*Task directions:*
Look through the entries below and count every line in which "text" appears; reply with the number only.

────────────────

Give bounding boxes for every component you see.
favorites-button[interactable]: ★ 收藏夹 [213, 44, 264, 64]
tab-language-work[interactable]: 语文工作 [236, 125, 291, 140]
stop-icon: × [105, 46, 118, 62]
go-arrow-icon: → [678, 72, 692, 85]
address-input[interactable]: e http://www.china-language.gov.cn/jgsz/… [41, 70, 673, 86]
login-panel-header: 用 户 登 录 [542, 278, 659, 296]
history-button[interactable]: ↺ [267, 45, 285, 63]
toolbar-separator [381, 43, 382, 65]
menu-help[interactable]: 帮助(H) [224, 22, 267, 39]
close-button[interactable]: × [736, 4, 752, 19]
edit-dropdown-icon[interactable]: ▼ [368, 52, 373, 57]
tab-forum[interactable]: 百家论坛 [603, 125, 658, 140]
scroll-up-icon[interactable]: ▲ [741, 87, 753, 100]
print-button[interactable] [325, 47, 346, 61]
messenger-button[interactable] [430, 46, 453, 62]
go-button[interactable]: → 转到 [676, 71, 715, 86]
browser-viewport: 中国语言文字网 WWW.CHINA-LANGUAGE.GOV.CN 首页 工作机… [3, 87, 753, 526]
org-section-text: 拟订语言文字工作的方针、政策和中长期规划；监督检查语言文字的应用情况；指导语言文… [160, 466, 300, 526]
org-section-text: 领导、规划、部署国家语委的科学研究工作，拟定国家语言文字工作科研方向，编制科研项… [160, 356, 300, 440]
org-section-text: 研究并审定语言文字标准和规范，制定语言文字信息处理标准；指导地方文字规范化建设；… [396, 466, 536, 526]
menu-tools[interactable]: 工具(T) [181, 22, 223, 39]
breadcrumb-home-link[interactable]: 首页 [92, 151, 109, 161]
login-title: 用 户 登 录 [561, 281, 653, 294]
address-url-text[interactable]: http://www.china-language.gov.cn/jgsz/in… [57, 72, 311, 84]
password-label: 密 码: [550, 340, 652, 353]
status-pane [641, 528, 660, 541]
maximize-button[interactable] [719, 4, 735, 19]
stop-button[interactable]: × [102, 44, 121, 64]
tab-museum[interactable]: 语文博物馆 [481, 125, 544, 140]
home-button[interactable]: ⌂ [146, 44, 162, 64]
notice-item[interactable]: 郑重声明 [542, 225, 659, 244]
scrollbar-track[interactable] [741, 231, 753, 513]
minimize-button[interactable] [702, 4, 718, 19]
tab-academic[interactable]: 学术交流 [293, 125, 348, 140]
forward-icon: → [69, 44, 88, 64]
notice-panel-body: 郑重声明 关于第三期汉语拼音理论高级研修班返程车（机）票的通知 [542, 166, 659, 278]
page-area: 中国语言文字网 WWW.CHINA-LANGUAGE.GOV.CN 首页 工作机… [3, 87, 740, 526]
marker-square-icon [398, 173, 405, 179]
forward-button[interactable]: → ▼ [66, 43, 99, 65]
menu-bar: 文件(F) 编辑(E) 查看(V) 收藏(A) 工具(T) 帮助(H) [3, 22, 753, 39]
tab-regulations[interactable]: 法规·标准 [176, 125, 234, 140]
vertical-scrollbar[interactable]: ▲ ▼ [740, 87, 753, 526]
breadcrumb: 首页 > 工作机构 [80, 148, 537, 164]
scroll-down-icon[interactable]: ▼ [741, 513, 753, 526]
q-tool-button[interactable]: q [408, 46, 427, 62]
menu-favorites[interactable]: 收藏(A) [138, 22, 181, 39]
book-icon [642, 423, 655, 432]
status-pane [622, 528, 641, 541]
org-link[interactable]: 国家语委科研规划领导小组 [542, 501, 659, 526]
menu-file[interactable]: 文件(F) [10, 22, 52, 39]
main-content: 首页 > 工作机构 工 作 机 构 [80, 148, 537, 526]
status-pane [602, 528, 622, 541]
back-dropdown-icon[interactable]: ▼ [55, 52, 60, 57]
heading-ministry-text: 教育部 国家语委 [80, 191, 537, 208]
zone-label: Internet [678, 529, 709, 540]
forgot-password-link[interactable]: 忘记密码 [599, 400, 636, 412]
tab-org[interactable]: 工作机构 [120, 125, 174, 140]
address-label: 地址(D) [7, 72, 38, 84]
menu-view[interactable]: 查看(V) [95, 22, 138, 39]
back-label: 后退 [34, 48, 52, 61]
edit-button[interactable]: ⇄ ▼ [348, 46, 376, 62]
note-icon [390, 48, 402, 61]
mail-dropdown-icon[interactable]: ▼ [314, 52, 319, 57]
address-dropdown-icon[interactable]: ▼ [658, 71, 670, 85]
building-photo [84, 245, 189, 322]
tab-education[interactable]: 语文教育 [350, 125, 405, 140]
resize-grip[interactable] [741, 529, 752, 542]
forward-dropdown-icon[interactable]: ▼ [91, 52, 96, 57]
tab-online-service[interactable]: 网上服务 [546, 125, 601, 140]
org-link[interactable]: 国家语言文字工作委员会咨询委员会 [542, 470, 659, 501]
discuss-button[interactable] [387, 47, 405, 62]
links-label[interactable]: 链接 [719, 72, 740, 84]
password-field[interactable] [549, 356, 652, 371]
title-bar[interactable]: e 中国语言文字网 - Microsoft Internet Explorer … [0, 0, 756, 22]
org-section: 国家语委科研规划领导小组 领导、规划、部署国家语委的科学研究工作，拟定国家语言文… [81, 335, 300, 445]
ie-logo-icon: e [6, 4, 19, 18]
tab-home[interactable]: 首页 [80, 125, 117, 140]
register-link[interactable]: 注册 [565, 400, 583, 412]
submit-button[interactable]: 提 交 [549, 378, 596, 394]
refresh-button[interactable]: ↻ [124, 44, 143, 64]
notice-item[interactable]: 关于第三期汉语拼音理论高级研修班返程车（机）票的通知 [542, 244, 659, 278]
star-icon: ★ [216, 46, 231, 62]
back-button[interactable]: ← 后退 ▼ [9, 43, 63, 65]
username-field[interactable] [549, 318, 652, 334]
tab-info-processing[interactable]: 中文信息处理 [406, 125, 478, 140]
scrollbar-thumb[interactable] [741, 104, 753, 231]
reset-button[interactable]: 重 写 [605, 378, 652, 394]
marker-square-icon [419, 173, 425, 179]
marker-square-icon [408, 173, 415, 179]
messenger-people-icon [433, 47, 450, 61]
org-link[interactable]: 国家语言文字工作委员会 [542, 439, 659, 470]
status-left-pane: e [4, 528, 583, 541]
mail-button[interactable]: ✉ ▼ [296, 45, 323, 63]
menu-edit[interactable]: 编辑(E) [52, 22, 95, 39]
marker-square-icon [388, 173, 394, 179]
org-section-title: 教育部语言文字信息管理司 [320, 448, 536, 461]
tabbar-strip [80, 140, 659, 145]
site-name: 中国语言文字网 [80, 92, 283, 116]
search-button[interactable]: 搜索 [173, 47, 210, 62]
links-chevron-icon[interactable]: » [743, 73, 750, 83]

────────────────

*Response to this task:*
5